Dynamic M-plane parameters:
When OAM sends gRPC message to change MAC address in M-plane, it must be a valid O-RU MAC address.
The cuPHY LDPC decoder ‘tensor interface’ API is deprecated and will be removed in a future release. Please use the ‘transport block’ interface API.
Early HARQ in UCI.indication:
This feature is supported only for the first UL slot (x4 slots) and when all the early-HARQ bits are resident in symbols 0-3 for 4T4R and symbols 0-4 for 64T64R.
UCI.Indication with early HARQ will not have any measurement values.
If only HARQ is scheduled on PUSCH then with this feature enabled, no UCI.indication will be sent to L2 after full slot processing of PUSCH. Consequently no measurements for that slot will be reported to L2.
If CSI reports are also scheduled on PUSCH along with HARQ, then UCI.Indication with early HARQ will not have any measurement values. But the UCI.indication sent after full slot processing of PUSCH will have the measurements.

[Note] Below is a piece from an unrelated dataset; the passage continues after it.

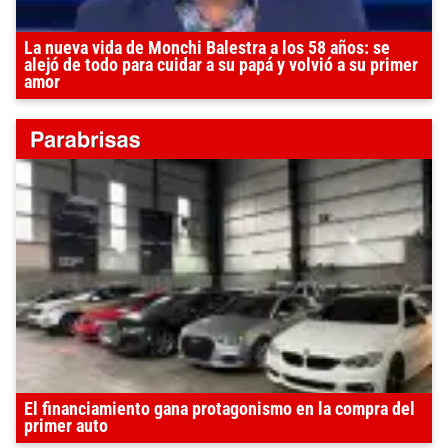
La nueva vida de Monchi Balestra a los 58 años: se
alejó de todo para cuidar a su papá y volvió a su primer
amor
El financiamiento gana protagonismo en la compra del
primer auto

A constraint to enable early-HARQ is that these HARQ bits should be fully resident in OFDM symbols 0-3. So HARQ bits resident in OFDM symbols 0-3 will be in the 1st UCI.indication (that is, early-HARQ indication) and all other HARQ bits in the subsequent UCI.indication (that is, after full slot PUSCH processing completes).
Multiple cell operation without issuing dummy config.req:
L2 should wait for at least 40msec between two CONFIG.request even at the initial stage, so that CONFIG.response is received by L2.
L2 can retry the failed CONFIG.request for a given cell after 1 sec.
Multi-L2 with single cuphycontroller per GPU:
The total cell number of all L2 instances cannot exceed the cell_group_num configured in cuphycontroller yaml.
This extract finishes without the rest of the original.